Saved data entries

☆ ☆ ☆ ☆ ☆

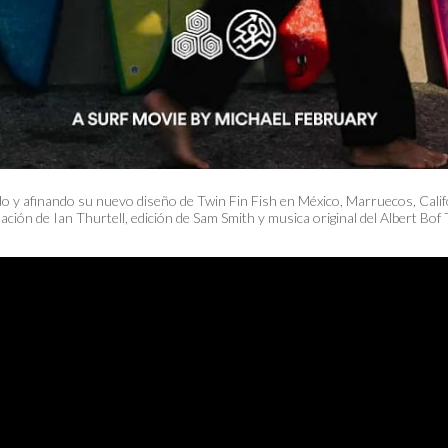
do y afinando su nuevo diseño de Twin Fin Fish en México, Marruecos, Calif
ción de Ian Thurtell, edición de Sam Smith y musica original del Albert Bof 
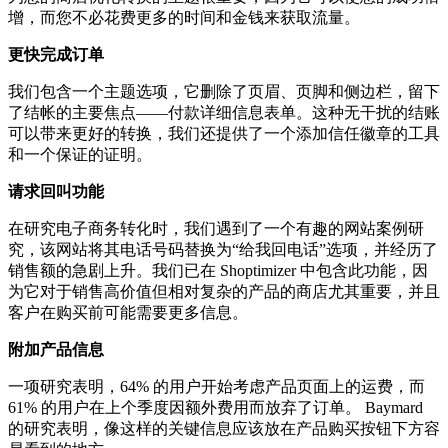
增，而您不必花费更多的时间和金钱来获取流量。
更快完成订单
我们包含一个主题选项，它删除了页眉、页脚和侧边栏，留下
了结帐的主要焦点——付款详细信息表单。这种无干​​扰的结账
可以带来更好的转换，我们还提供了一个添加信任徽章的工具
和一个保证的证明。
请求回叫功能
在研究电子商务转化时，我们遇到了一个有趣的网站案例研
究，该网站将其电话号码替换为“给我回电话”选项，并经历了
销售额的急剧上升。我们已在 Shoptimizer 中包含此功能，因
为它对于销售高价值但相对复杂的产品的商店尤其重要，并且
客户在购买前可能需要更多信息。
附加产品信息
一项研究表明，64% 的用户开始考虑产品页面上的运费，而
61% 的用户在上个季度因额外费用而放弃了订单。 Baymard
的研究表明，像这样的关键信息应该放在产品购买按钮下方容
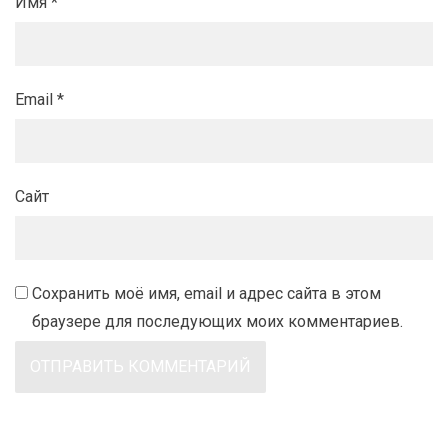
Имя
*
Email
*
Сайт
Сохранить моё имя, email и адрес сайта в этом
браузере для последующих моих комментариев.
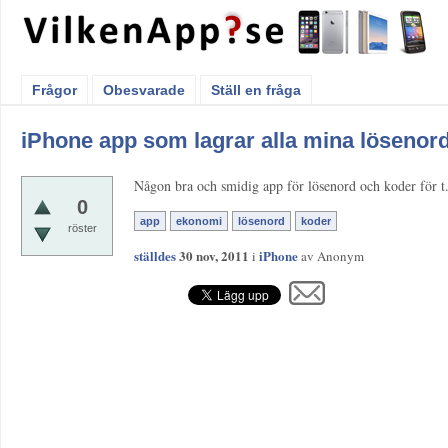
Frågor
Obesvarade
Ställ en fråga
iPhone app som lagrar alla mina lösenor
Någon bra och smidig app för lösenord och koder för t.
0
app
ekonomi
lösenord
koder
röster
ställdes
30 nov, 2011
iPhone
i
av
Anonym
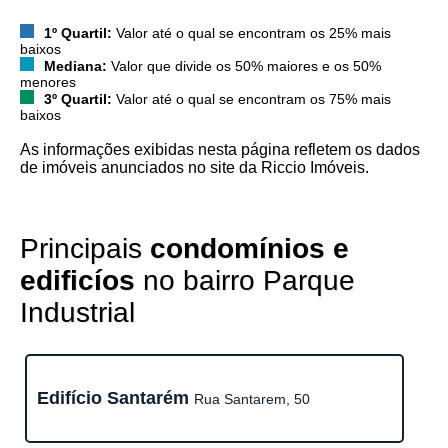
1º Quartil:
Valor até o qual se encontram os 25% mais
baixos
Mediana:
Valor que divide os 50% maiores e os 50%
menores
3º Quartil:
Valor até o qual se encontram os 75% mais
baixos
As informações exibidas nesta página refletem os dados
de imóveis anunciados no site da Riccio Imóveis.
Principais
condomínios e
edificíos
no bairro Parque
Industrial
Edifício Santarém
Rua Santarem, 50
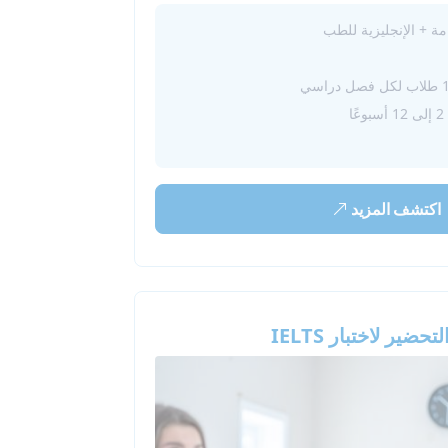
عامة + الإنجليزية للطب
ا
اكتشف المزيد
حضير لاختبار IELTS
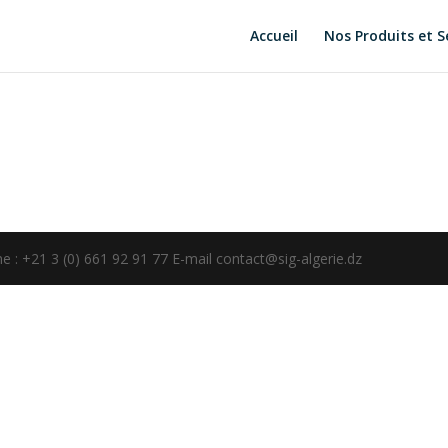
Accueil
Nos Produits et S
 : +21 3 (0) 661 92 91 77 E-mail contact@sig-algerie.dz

☆ ☆ ☆ ☆ ☆

§ Task brief:
Reproduce every line of the data above, exactly as it stands, but not the pictures.

§ Response to this exercise:
do y afinando su nuevo diseño de Twin Fin Fish en México, Marruecos, Calif
ción de Ian Thurtell, edición de Sam Smith y musica original del Albert Bof 
增，而您不必花费更多的时间和金钱来获取流量。
更快完成订单
我们包含一个主题选项，它删除了页眉、页脚和侧边栏，留下
了结帐的主要焦点——付款详细信息表单。这种无干​​扰的结账
可以带来更好的转换，我们还提供了一个添加信任徽章的工具
和一个保证的证明。
请求回叫功能
在研究电子商务转化时，我们遇到了一个有趣的网站案例研
究，该网站将其电话号码替换为“给我回电话”选项，并经历了
销售额的急剧上升。我们已在 Shoptimizer 中包含此功能，因
为它对于销售高价值但相对复杂的产品的商店尤其重要，并且
客户在购买前可能需要更多信息。
附加产品信息
一项研究表明，64% 的用户开始考虑产品页面上的运费，而
61% 的用户在上个季度因额外费用而放弃了订单。 Baymard
的研究表明，像这样的关键信息应该放在产品购买按钮下方容
Имя
*
Email
*
Сайт
Сохранить моё имя, email и адрес сайта в этом
браузере для последующих моих комментариев.
Frågor
Obesvarade
Ställ en fråga
iPhone app som lagrar alla mina lösenor
Någon bra och smidig app för lösenord och koder för t.
0
app
ekonomi
lösenord
koder
röster
ställdes
30 nov, 2011
iPhone
i
av
Anonym
1º Quartil:
Valor até o qual se encontram os 25% mais
baixos
Mediana:
Valor que divide os 50% maiores e os 50%
menores
3º Quartil:
Valor até o qual se encontram os 75% mais
baixos
As informações exibidas nesta página refletem os dados
de imóveis anunciados no site da Riccio Imóveis.
Principais
condomínios e
edificíos
no bairro Parque
Industrial
Edifício Santarém
Rua Santarem, 50
عامة + الإنجليزية للطب
ا
اكتشف المزيد
حضير لاختبار IELTS
Accueil
Nos Produits et S
 : +21 3 (0) 661 92 91 77 E-mail contact@sig-algerie.dz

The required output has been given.